NVIDIA Announces the H100 NVL — Maximum Memory Server Card for Large-Language Models
ChatGPT currently runs on A100 chips with 80 GB cache. Nvidia thought this was too slow and developed the much faster H100 chip (H100 is twice as fast than A100), which has 94GB of cache. They then put two of these chips on a single card, with high-speed connections between them to get a total 188GB cache.
Hardware is becoming more and more impressive.
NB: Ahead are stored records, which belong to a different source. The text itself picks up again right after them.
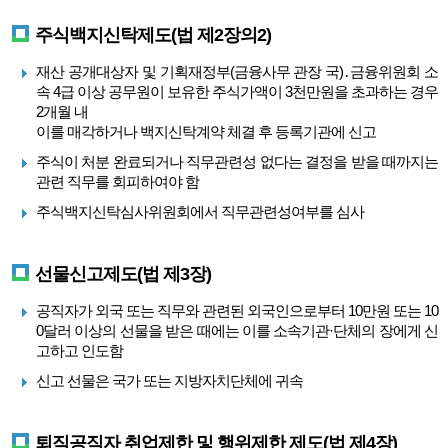
주식백지신탁제도(법 제2장의2)
재산 공개대상자 및 기획재정부(금융사무 관장 국)․금융위원회 소
속 4급 이상 공무원이 보유한 주식가액이 3천만원을 초과하는 경우
2개월 내
이를 매각하거나 백지신탁계약 체결 후 등록기관에 신고
주식이 처분 완료되거나 직무관련성 없다는 결정을 받을 때까지는
관련 직무를 회피하여야 함
주식백지신탁심사위원회에서 직무관련성여부를 심사
선물신고제도(법 제3장)
공직자가 외국 또는 직무와 관련된 외국인으로부터 10만원 또는 10
0달러 이상의 선물을 받은 때에는 이를 소속기관·단체의 장에게 신
고하고 인도함
신고 선물은 국가 또는 지방자치단체에 귀속
퇴직공직자 취업제한 및 행위제한 제도(법 제4장)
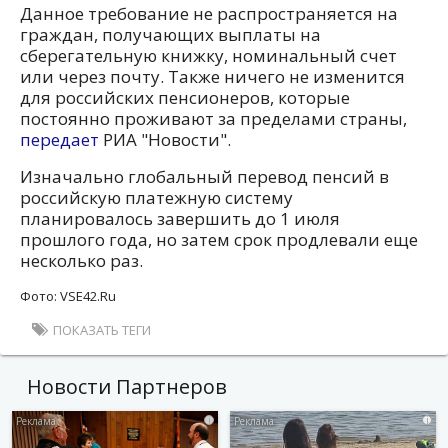
Данное требование не распространяется на
граждан, получающих выплаты на
сберегательную книжку, номинальный счет
или через почту. Также ничего не изменится
для российских пенсионеров, которые
постоянно проживают за пределами страны,
передает
РИА "Новости".
Изначально глобальный перевод пенсий в
российскую платежную систему
планировалось завершить до 1 июля
прошлого года, но затем срок продлевали еще
несколько раз.
Фото: VSE42.Ru
ПОКАЗАТЬ ТЕГИ
Новости Партнеров
i
i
NVIDIA is currently rolling out new products that are based on its Hopper and Ada Lovelace graphics cards, which were introduced last year. The company announced today a new accelerator variant of the H100 that is specifically designed for large language models users. It’s called the H100 NVL.
The H100-NVL is a variant of NVIDIA’s H100 PCIe Card that is targeted at a single market, large language models (LLM). This card is atypical of NVIDIA’s typical server offerings. It’s two H100 PCIe cards that are already connected together. But the biggest difference is its large memory capacity. The dual-GPU combined card has a total of 188GB HBM3 memory, 94GB on each card. This is more memory per GPU that any other NVIDIA product to date.
Memory capacity is the driving force behind this SKU. Memory capacity is a major issue for large language models such as the GPT family, which will quickly fill an H100 accelerator to accommodate all their parameters (175B for the largest GPT-3 model). NVIDIA decided to create a new SKU of the H100 that has more memory per GPU. The H100’s are limited by 80GB.